▶ _Extracted material_
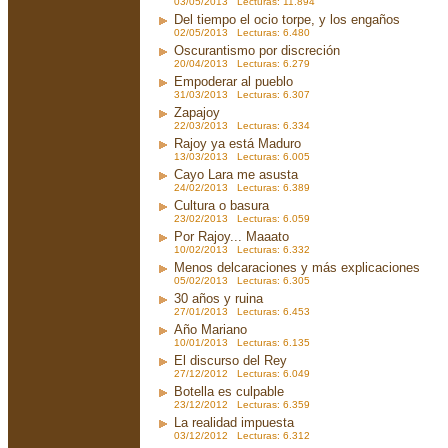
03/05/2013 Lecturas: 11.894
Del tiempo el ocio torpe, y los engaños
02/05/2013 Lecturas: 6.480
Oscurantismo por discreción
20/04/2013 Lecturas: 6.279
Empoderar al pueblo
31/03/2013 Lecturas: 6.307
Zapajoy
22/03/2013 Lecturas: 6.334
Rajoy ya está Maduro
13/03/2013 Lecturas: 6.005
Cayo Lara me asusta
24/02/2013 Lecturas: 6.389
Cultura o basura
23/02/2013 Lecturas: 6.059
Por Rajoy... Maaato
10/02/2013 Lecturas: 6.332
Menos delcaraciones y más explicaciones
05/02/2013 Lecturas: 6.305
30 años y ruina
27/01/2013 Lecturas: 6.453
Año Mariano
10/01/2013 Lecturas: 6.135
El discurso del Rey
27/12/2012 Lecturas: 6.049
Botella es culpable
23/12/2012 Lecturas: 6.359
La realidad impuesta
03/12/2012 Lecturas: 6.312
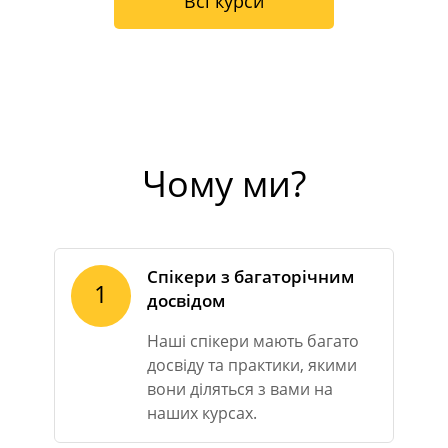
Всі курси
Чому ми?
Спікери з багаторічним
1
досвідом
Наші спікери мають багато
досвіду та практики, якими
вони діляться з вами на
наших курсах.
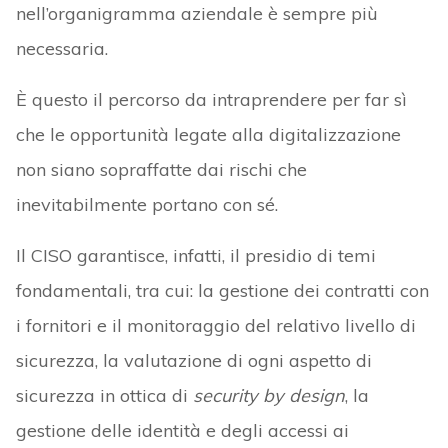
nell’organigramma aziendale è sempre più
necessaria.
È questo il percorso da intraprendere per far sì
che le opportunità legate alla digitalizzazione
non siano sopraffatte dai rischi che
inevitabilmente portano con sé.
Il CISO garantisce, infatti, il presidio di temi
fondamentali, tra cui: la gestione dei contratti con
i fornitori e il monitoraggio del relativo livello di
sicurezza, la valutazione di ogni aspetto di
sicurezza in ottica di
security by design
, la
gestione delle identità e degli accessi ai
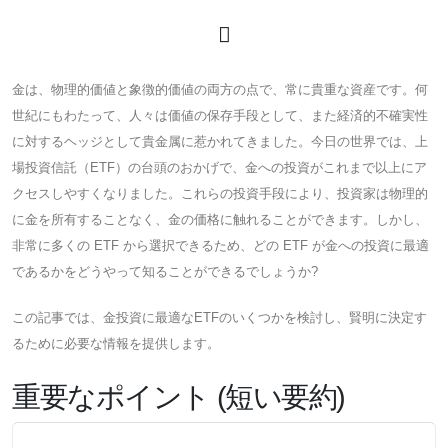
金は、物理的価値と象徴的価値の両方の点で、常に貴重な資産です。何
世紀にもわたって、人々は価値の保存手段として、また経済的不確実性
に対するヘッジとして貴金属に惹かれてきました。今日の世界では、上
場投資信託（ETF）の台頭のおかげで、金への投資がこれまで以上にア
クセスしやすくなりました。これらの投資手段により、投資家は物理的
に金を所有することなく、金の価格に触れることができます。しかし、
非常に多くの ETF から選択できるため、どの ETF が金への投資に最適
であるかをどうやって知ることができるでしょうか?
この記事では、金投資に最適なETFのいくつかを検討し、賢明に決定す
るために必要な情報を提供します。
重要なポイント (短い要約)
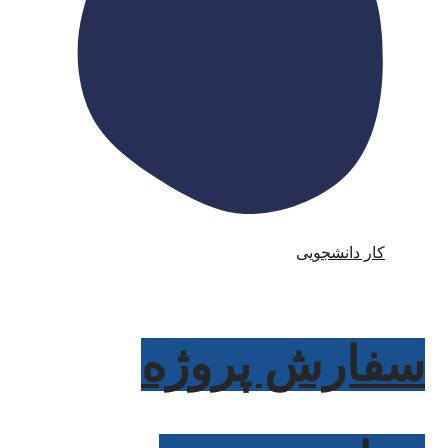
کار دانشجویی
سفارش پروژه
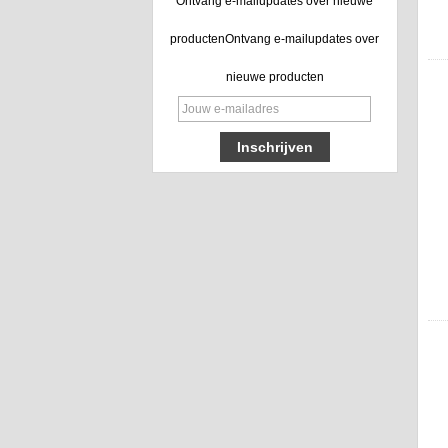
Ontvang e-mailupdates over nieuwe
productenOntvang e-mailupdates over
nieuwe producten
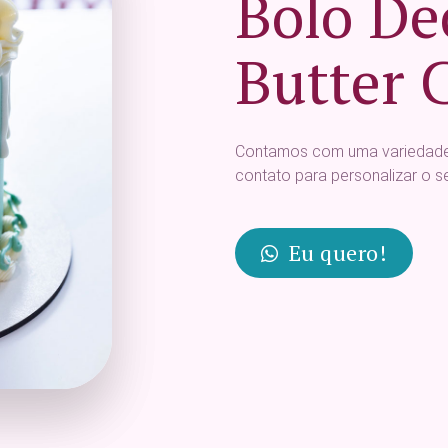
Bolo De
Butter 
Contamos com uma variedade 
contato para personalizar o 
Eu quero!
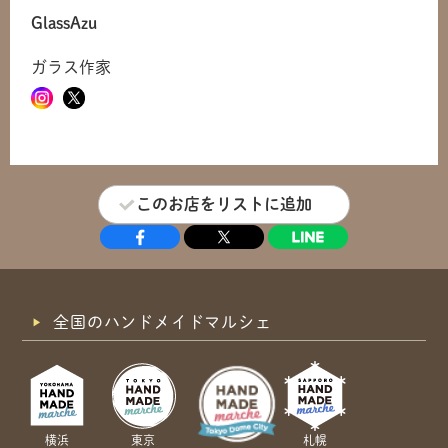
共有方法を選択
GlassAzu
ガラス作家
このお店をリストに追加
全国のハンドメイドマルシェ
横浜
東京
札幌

▶ _Exercise objective_
Copy exactly the material above from the line with "Empoderar al pueblo" to the line with "クセスしやすくなりました。これらの投資手段により、投資家は物理的", ends included, and nothing else. Leave out any picture.

▶ _Response_
Empoderar al pueblo
31/03/2013 Lecturas: 6.307
Zapajoy
22/03/2013 Lecturas: 6.334
Rajoy ya está Maduro
13/03/2013 Lecturas: 6.005
Cayo Lara me asusta
24/02/2013 Lecturas: 6.389
Cultura o basura
23/02/2013 Lecturas: 6.059
Por Rajoy... Maaato
10/02/2013 Lecturas: 6.332
Menos delcaraciones y más explicaciones
05/02/2013 Lecturas: 6.305
30 años y ruina
27/01/2013 Lecturas: 6.453
Año Mariano
10/01/2013 Lecturas: 6.135
El discurso del Rey
27/12/2012 Lecturas: 6.049
Botella es culpable
23/12/2012 Lecturas: 6.359
La realidad impuesta
03/12/2012 Lecturas: 6.312
Всі курси
Чому ми?
Спікери з багаторічним
1
досвідом
Наші спікери мають багато
досвіду та практики, якими
вони діляться з вами на
наших курсах.
nell’organigramma aziendale è sempre più
necessaria.
È questo il percorso da intraprendere per far sì
che le opportunità legate alla digitalizzazione
non siano sopraffatte dai rischi che
inevitabilmente portano con sé.
Il CISO garantisce, infatti, il presidio di temi
fondamentali, tra cui: la gestione dei contratti con
i fornitori e il monitoraggio del relativo livello di
sicurezza, la valutazione di ogni aspetto di
sicurezza in ottica di
security by design
, la
gestione delle identità e degli accessi ai
金は、物理的価値と象徴的価値の両方の点で、常に貴重な資産です。何
世紀にもわたって、人々は価値の保存手段として、また経済的不確実性
に対するヘッジとして貴金属に惹かれてきました。今日の世界では、上
場投資信託（ETF）の台頭のおかげで、金への投資がこれまで以上にア
クセスしやすくなりました。これらの投資手段により、投資家は物理的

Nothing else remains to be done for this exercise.